• **Task to carry out**
Report every line of the records below that contains the word "cartonata".

• **Dataset excerpts**
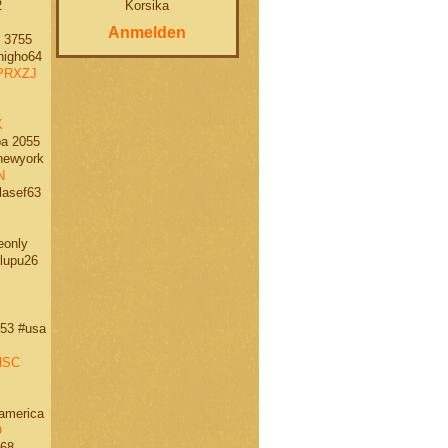
Korsika
2
Anmelden
 3755
igho64
PRXZJ
K
a 2055
ewyork
N
asef63
eonly
lupu26
53 #usa
HSC
america
O
68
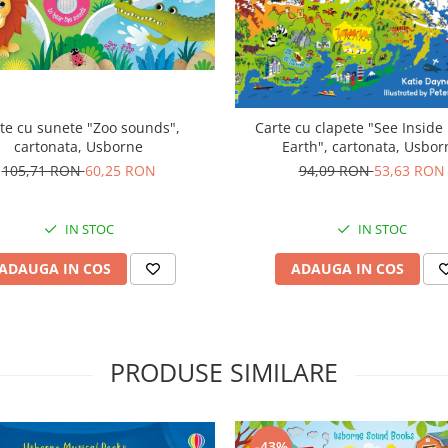
te cu sunete "Zoo sounds",
Carte cu clapete "See Inside
cartonata, Usborne
Earth", cartonata, Usbor
105,71 RON
60,25 RON
94,09 RON
53,63 RON
IN STOC
IN STOC
ADAUGA IN COS
ADAUGA IN COS
PRODUSE SIMILARE
-43%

• **Response for this exercise**
cartonata, Usborne
Earth", cartonata, Usbor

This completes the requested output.